**Provided data:**
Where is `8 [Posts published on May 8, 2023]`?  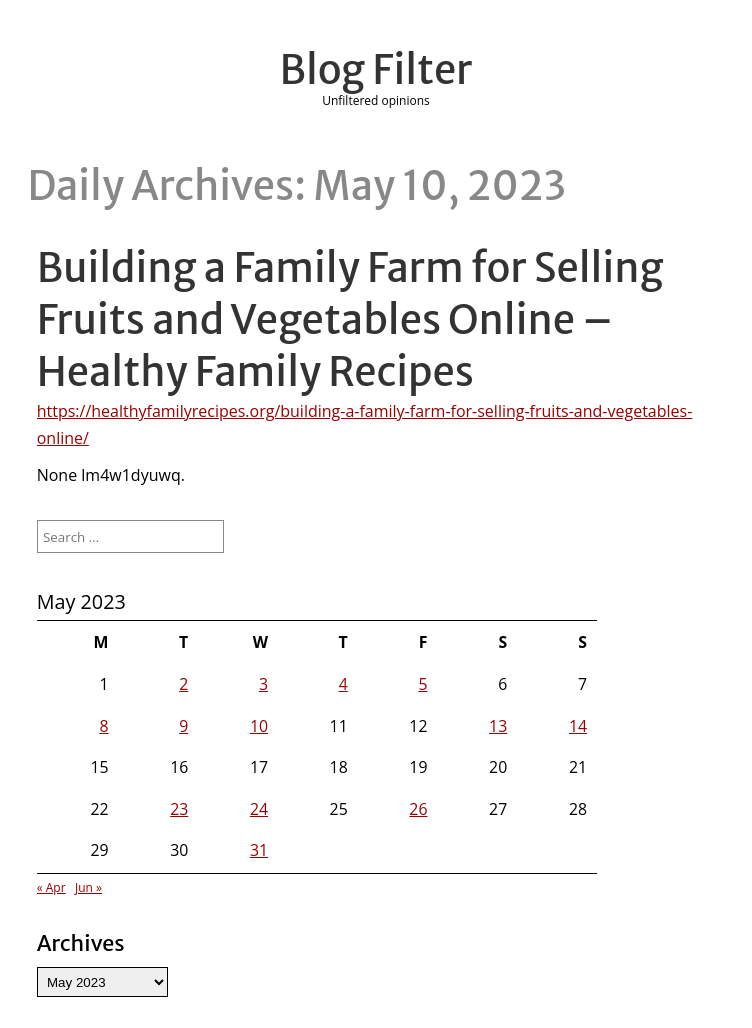 8 [Posts published on May 8, 2023] is located at coordinates (103, 726).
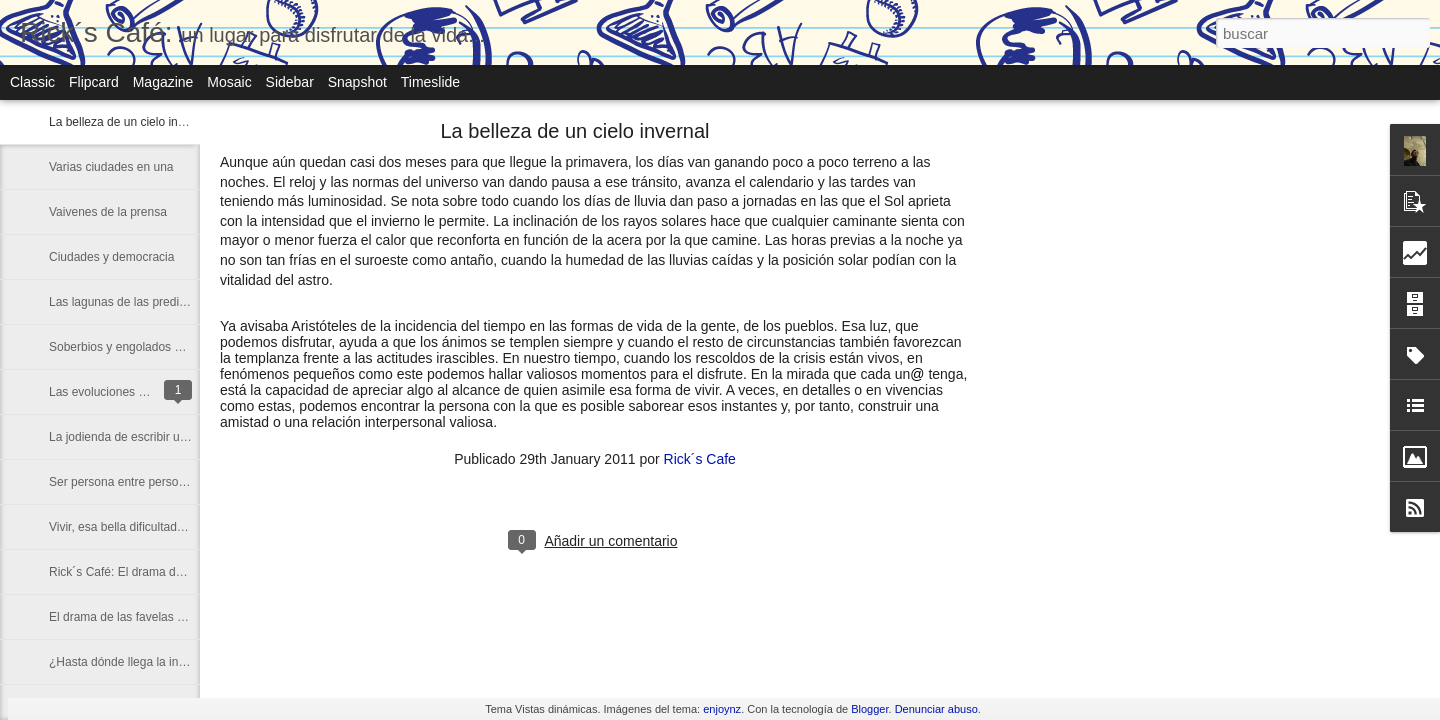 The width and height of the screenshot is (1440, 720). I want to click on La jodienda de escribir un artículo..., so click(144, 437).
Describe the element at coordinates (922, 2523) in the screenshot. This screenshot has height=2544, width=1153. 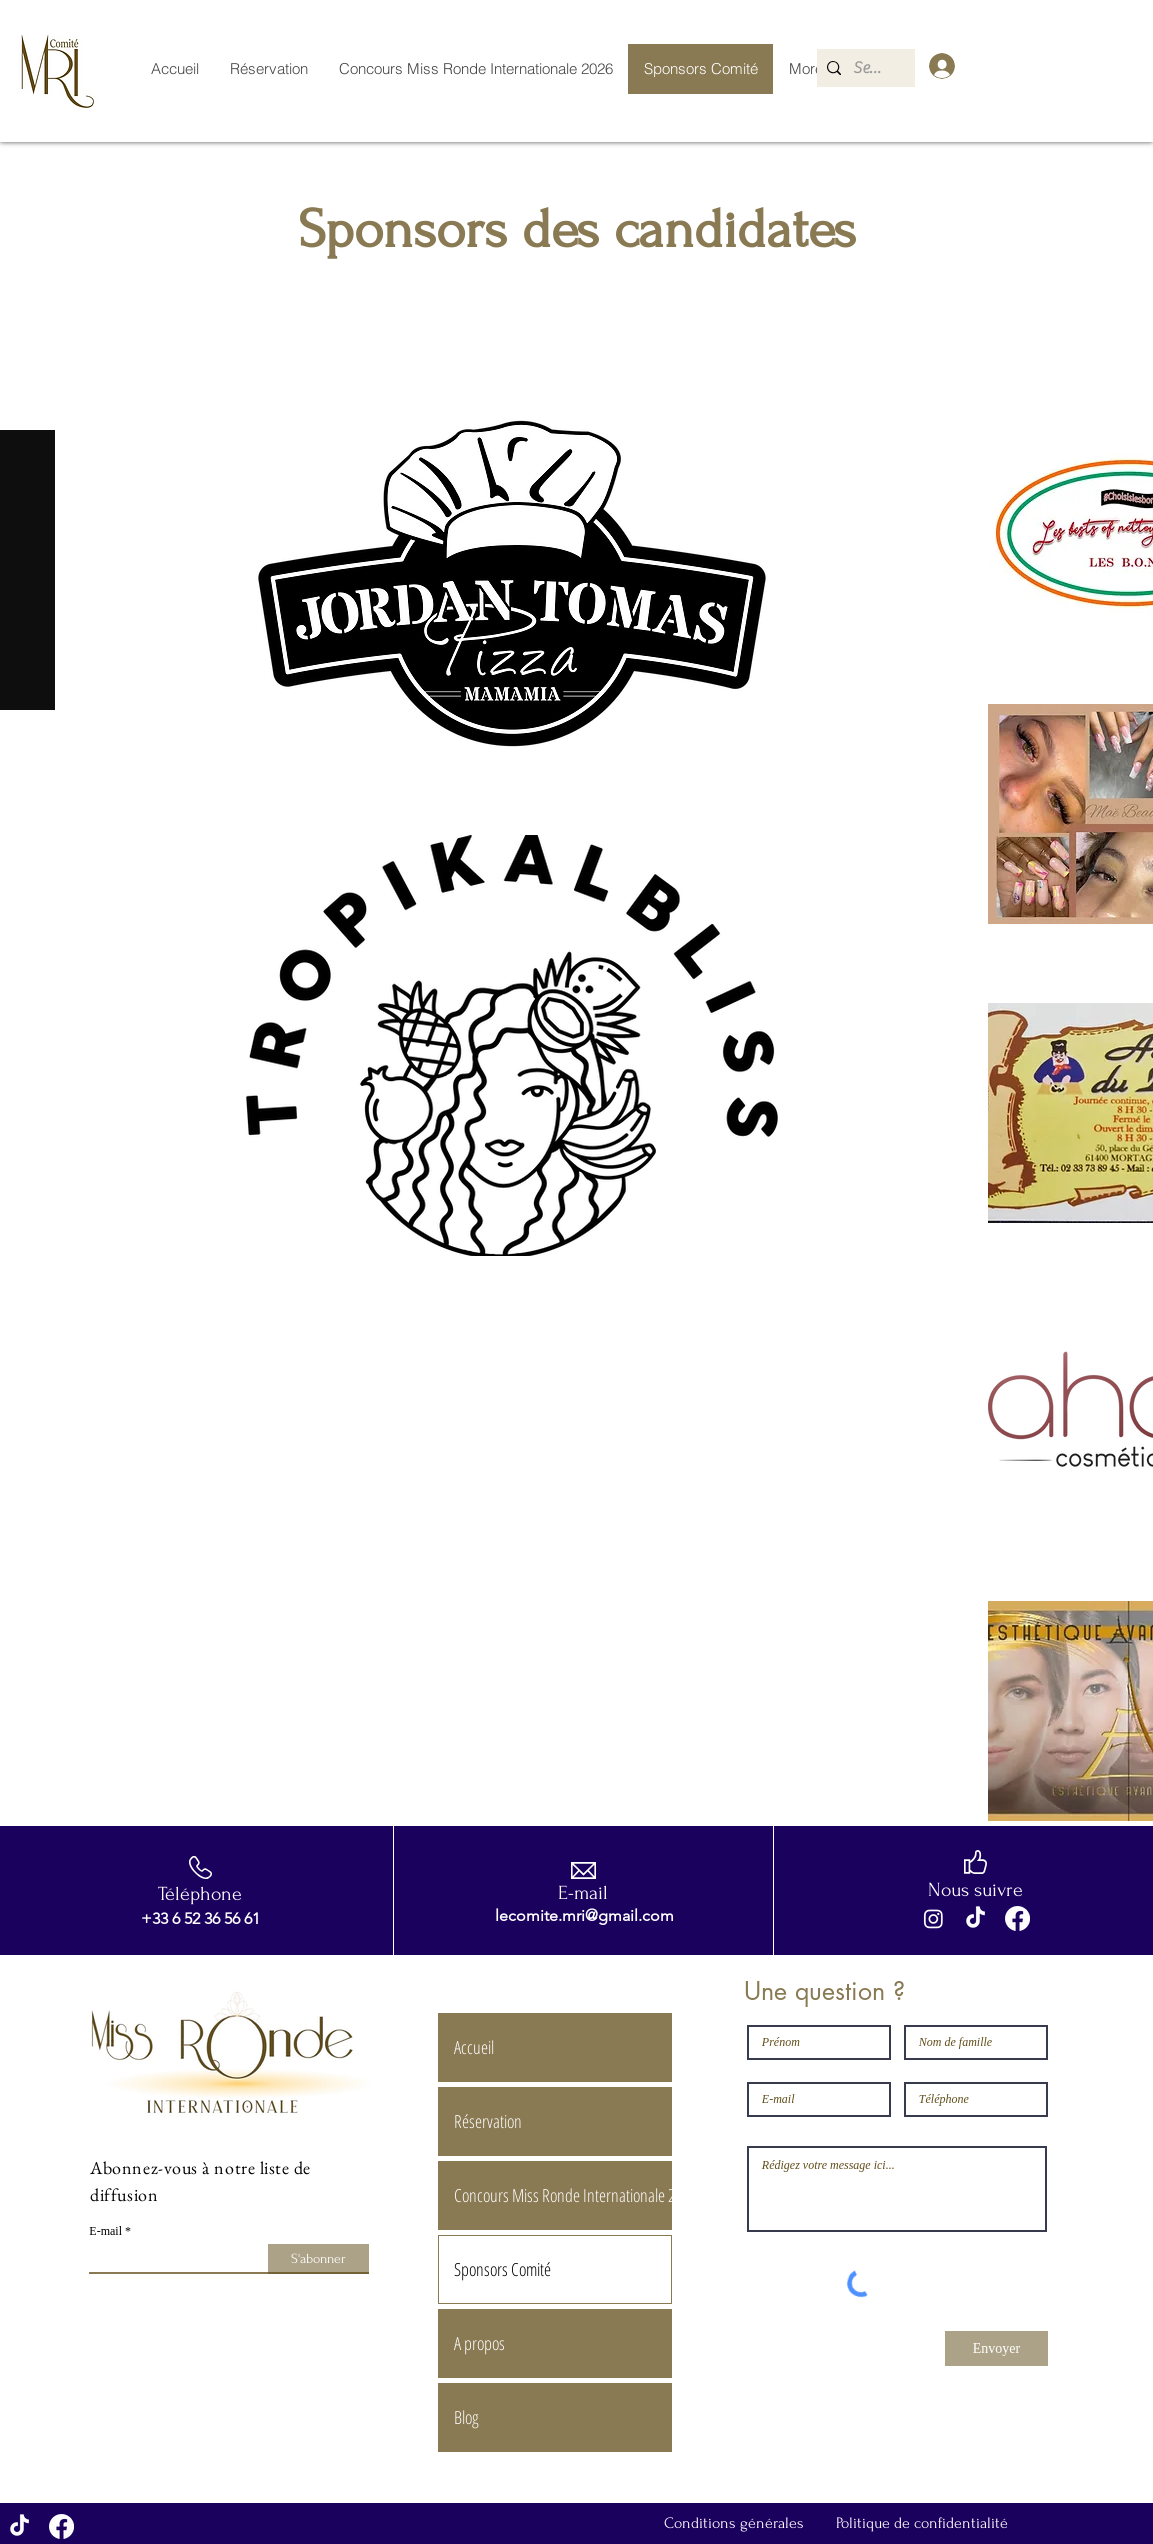
I see `Politique de confidentialité` at that location.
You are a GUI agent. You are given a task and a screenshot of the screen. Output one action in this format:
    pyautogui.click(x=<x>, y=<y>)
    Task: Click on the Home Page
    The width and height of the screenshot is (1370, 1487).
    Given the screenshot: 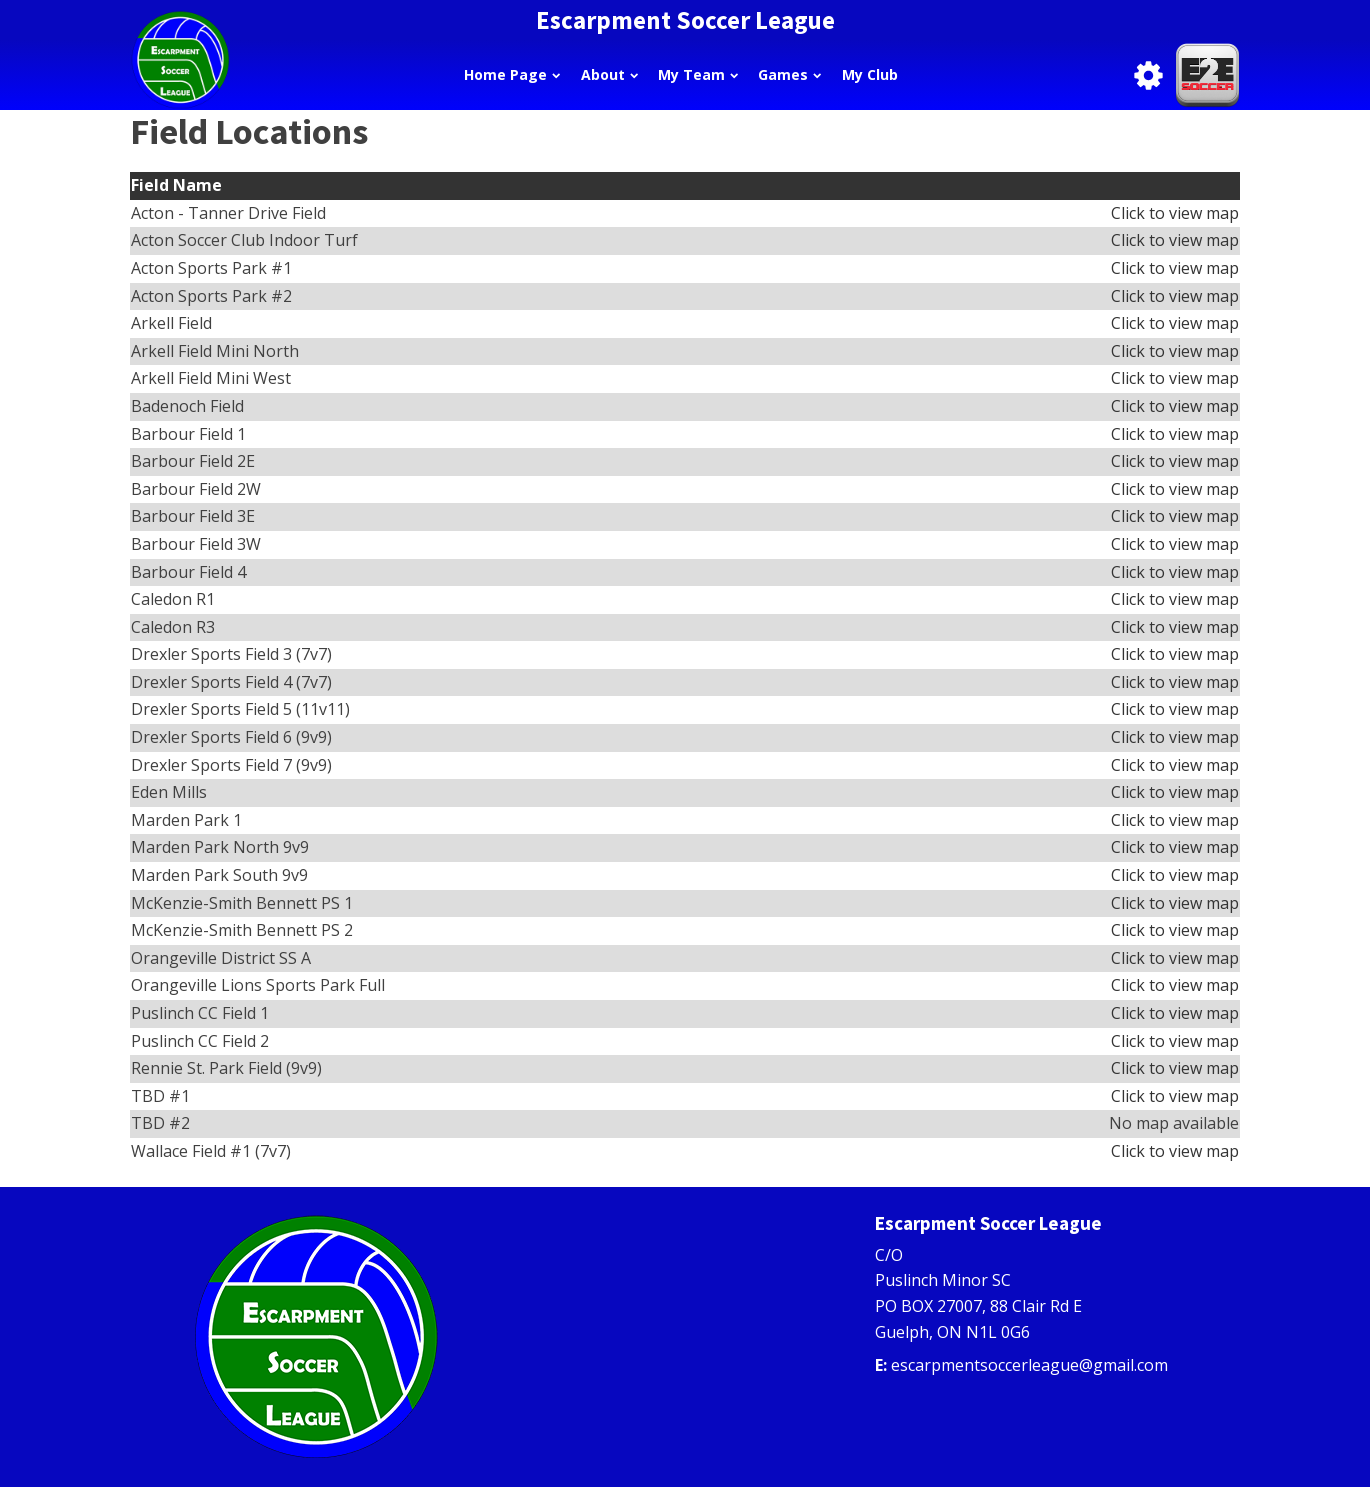 What is the action you would take?
    pyautogui.click(x=512, y=74)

**Work request:**
Copy only what runs above from the line containing "Describe the element" through the line containing "pyautogui.click(x=<x>, y=<y>)", exactly. Leave out the pictures.

**Response to the task:**
Describe the element at coordinates (922, 2523) in the screenshot. This screenshot has height=2544, width=1153. 
I see `Politique de confidentialité` at that location.
You are a GUI agent. You are given a task and a screenshot of the screen. Output one action in this format:
    pyautogui.click(x=<x>, y=<y>)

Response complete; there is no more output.